* [EXERCISE BRIEF]: Output the entries exactly.
= = =
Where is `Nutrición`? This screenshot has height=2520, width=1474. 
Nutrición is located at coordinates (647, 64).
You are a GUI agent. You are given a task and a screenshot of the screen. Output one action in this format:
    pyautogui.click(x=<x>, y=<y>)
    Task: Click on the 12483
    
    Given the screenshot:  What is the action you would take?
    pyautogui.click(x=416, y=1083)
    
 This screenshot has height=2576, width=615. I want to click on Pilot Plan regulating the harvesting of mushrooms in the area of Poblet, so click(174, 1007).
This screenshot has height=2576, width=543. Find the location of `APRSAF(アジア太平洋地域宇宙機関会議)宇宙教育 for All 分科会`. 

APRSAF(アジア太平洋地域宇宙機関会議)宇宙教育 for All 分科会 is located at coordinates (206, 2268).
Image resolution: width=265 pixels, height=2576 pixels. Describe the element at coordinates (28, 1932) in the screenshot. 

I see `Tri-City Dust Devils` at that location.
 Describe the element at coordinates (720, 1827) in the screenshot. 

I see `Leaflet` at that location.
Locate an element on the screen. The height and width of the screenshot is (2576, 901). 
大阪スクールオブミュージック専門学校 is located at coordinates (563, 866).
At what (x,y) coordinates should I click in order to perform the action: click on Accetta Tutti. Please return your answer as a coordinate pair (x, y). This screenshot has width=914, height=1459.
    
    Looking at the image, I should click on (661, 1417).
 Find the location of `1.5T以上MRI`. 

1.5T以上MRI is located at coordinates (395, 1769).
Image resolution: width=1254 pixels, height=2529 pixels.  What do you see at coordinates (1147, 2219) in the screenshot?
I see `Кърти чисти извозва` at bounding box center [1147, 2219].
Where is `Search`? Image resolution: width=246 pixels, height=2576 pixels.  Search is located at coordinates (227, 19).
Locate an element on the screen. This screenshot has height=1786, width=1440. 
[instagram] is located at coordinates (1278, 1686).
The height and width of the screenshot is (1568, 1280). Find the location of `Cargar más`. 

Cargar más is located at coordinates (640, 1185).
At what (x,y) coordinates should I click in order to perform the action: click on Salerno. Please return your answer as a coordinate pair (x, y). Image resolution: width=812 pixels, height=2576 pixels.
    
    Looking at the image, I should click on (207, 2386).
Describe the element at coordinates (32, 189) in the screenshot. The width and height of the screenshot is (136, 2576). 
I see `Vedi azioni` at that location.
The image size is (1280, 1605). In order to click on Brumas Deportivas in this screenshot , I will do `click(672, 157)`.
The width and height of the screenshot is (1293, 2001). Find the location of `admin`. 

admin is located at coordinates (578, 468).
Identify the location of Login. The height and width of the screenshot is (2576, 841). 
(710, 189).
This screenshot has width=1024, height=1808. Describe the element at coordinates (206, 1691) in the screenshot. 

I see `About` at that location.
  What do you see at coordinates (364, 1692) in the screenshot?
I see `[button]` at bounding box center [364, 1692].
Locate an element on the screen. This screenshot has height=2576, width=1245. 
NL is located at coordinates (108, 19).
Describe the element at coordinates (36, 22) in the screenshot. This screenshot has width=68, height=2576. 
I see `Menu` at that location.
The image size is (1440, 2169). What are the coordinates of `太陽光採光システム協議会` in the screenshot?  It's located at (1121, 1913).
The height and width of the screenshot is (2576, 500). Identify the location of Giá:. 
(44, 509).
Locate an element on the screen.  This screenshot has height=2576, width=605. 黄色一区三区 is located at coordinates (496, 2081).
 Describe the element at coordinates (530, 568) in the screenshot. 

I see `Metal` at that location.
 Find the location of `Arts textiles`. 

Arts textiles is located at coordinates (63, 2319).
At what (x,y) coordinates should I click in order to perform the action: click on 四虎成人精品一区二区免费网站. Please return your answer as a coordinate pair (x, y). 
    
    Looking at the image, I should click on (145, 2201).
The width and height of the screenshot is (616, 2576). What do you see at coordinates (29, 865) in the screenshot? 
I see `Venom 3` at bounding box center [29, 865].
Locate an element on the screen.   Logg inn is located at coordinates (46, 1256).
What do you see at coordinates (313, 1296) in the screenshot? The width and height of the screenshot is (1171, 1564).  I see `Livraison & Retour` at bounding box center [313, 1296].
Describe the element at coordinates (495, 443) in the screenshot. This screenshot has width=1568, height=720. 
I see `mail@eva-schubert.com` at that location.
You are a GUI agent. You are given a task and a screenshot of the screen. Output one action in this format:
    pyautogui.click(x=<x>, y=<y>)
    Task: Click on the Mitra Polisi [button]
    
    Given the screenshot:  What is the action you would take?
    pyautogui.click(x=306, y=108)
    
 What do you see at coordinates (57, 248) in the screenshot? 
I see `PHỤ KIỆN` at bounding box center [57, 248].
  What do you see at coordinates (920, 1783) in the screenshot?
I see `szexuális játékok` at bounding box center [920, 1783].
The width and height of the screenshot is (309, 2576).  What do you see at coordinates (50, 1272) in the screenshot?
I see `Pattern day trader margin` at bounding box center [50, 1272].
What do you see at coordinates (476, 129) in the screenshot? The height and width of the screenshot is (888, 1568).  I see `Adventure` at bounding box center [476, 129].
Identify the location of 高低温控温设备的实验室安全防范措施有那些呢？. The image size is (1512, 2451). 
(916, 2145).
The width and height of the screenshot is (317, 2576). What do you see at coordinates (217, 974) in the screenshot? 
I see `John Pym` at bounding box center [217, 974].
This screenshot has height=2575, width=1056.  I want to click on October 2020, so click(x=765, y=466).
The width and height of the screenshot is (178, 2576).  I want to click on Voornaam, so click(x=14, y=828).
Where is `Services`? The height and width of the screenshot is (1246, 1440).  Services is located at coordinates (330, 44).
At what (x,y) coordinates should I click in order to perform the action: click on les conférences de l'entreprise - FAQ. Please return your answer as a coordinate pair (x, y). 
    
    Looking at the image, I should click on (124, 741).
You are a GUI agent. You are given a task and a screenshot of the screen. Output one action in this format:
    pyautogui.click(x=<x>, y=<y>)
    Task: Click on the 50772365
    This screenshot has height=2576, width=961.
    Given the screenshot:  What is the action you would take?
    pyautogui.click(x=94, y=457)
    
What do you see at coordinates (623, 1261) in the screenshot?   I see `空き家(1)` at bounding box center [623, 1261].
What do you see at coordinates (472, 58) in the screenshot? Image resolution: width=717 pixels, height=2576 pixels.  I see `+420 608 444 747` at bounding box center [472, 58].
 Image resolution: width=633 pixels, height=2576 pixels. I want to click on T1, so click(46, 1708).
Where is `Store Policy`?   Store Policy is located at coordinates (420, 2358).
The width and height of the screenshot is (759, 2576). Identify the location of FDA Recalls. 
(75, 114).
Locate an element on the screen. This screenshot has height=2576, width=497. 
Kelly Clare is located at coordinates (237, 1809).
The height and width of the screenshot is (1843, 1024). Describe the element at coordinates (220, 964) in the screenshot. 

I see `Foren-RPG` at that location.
= = =
* [ANSWER TO THIS PROBLEM]:
Where is `Nutrición`? This screenshot has height=2520, width=1474. 
Nutrición is located at coordinates (647, 64).
You are a GUI agent. You are given a task and a screenshot of the screen. Output one action in this format:
    pyautogui.click(x=<x>, y=<y>)
    Task: Click on the 12483
    
    Given the screenshot:  What is the action you would take?
    pyautogui.click(x=416, y=1083)
    
 This screenshot has height=2576, width=615. I want to click on Pilot Plan regulating the harvesting of mushrooms in the area of Poblet, so click(174, 1007).
This screenshot has height=2576, width=543. Find the location of `APRSAF(アジア太平洋地域宇宙機関会議)宇宙教育 for All 分科会`. 

APRSAF(アジア太平洋地域宇宙機関会議)宇宙教育 for All 分科会 is located at coordinates (206, 2268).
Image resolution: width=265 pixels, height=2576 pixels. Describe the element at coordinates (28, 1932) in the screenshot. 

I see `Tri-City Dust Devils` at that location.
 Describe the element at coordinates (720, 1827) in the screenshot. 

I see `Leaflet` at that location.
Locate an element on the screen. The height and width of the screenshot is (2576, 901). 
大阪スクールオブミュージック専門学校 is located at coordinates (563, 866).
At what (x,y) coordinates should I click in order to perform the action: click on Accetta Tutti. Please return your answer as a coordinate pair (x, y). This screenshot has width=914, height=1459.
    
    Looking at the image, I should click on (661, 1417).
 Find the location of `1.5T以上MRI`. 

1.5T以上MRI is located at coordinates (395, 1769).
Image resolution: width=1254 pixels, height=2529 pixels.  What do you see at coordinates (1147, 2219) in the screenshot?
I see `Кърти чисти извозва` at bounding box center [1147, 2219].
Where is `Search`? Image resolution: width=246 pixels, height=2576 pixels.  Search is located at coordinates (227, 19).
Locate an element on the screen. This screenshot has height=1786, width=1440. 
[instagram] is located at coordinates (1278, 1686).
The height and width of the screenshot is (1568, 1280). Find the location of `Cargar más`. 

Cargar más is located at coordinates (640, 1185).
At what (x,y) coordinates should I click in order to perform the action: click on Salerno. Please return your answer as a coordinate pair (x, y). Image resolution: width=812 pixels, height=2576 pixels.
    
    Looking at the image, I should click on (207, 2386).
Describe the element at coordinates (32, 189) in the screenshot. The width and height of the screenshot is (136, 2576). 
I see `Vedi azioni` at that location.
The image size is (1280, 1605). In order to click on Brumas Deportivas in this screenshot , I will do `click(672, 157)`.
The width and height of the screenshot is (1293, 2001). Find the location of `admin`. 

admin is located at coordinates (578, 468).
Identify the location of Login. The height and width of the screenshot is (2576, 841). 
(710, 189).
This screenshot has width=1024, height=1808. Describe the element at coordinates (206, 1691) in the screenshot. 

I see `About` at that location.
  What do you see at coordinates (364, 1692) in the screenshot?
I see `[button]` at bounding box center [364, 1692].
Locate an element on the screen. This screenshot has height=2576, width=1245. 
NL is located at coordinates (108, 19).
Describe the element at coordinates (36, 22) in the screenshot. This screenshot has width=68, height=2576. 
I see `Menu` at that location.
The image size is (1440, 2169). What are the coordinates of `太陽光採光システム協議会` in the screenshot?  It's located at (1121, 1913).
The height and width of the screenshot is (2576, 500). Identify the location of Giá:. 
(44, 509).
Locate an element on the screen.  This screenshot has height=2576, width=605. 黄色一区三区 is located at coordinates (496, 2081).
 Describe the element at coordinates (530, 568) in the screenshot. 

I see `Metal` at that location.
 Find the location of `Arts textiles`. 

Arts textiles is located at coordinates (63, 2319).
At what (x,y) coordinates should I click in order to perform the action: click on 四虎成人精品一区二区免费网站. Please return your answer as a coordinate pair (x, y). 
    
    Looking at the image, I should click on (145, 2201).
The width and height of the screenshot is (616, 2576). What do you see at coordinates (29, 865) in the screenshot? 
I see `Venom 3` at bounding box center [29, 865].
Locate an element on the screen.   Logg inn is located at coordinates (46, 1256).
What do you see at coordinates (313, 1296) in the screenshot? The width and height of the screenshot is (1171, 1564).  I see `Livraison & Retour` at bounding box center [313, 1296].
Describe the element at coordinates (495, 443) in the screenshot. This screenshot has width=1568, height=720. 
I see `mail@eva-schubert.com` at that location.
You are a GUI agent. You are given a task and a screenshot of the screen. Output one action in this format:
    pyautogui.click(x=<x>, y=<y>)
    Task: Click on the Mitra Polisi [button]
    
    Given the screenshot:  What is the action you would take?
    pyautogui.click(x=306, y=108)
    
 What do you see at coordinates (57, 248) in the screenshot? 
I see `PHỤ KIỆN` at bounding box center [57, 248].
  What do you see at coordinates (920, 1783) in the screenshot?
I see `szexuális játékok` at bounding box center [920, 1783].
The width and height of the screenshot is (309, 2576).  What do you see at coordinates (50, 1272) in the screenshot?
I see `Pattern day trader margin` at bounding box center [50, 1272].
What do you see at coordinates (476, 129) in the screenshot? The height and width of the screenshot is (888, 1568).  I see `Adventure` at bounding box center [476, 129].
Identify the location of 高低温控温设备的实验室安全防范措施有那些呢？. The image size is (1512, 2451). 
(916, 2145).
The width and height of the screenshot is (317, 2576). What do you see at coordinates (217, 974) in the screenshot? 
I see `John Pym` at bounding box center [217, 974].
This screenshot has height=2575, width=1056.  I want to click on October 2020, so click(x=765, y=466).
The width and height of the screenshot is (178, 2576).  I want to click on Voornaam, so click(x=14, y=828).
Where is `Services`? The height and width of the screenshot is (1246, 1440).  Services is located at coordinates (330, 44).
At what (x,y) coordinates should I click in order to perform the action: click on les conférences de l'entreprise - FAQ. Please return your answer as a coordinate pair (x, y). 
    
    Looking at the image, I should click on (124, 741).
You are a GUI agent. You are given a task and a screenshot of the screen. Output one action in this format:
    pyautogui.click(x=<x>, y=<y>)
    Task: Click on the 50772365
    This screenshot has height=2576, width=961.
    Given the screenshot:  What is the action you would take?
    pyautogui.click(x=94, y=457)
    
What do you see at coordinates (623, 1261) in the screenshot?   I see `空き家(1)` at bounding box center [623, 1261].
What do you see at coordinates (472, 58) in the screenshot? Image resolution: width=717 pixels, height=2576 pixels.  I see `+420 608 444 747` at bounding box center [472, 58].
 Image resolution: width=633 pixels, height=2576 pixels. I want to click on T1, so click(46, 1708).
Where is `Store Policy`?   Store Policy is located at coordinates (420, 2358).
The width and height of the screenshot is (759, 2576). Identify the location of FDA Recalls. 
(75, 114).
Locate an element on the screen. This screenshot has height=2576, width=497. 
Kelly Clare is located at coordinates (237, 1809).
The height and width of the screenshot is (1843, 1024). Describe the element at coordinates (220, 964) in the screenshot. 

I see `Foren-RPG` at that location.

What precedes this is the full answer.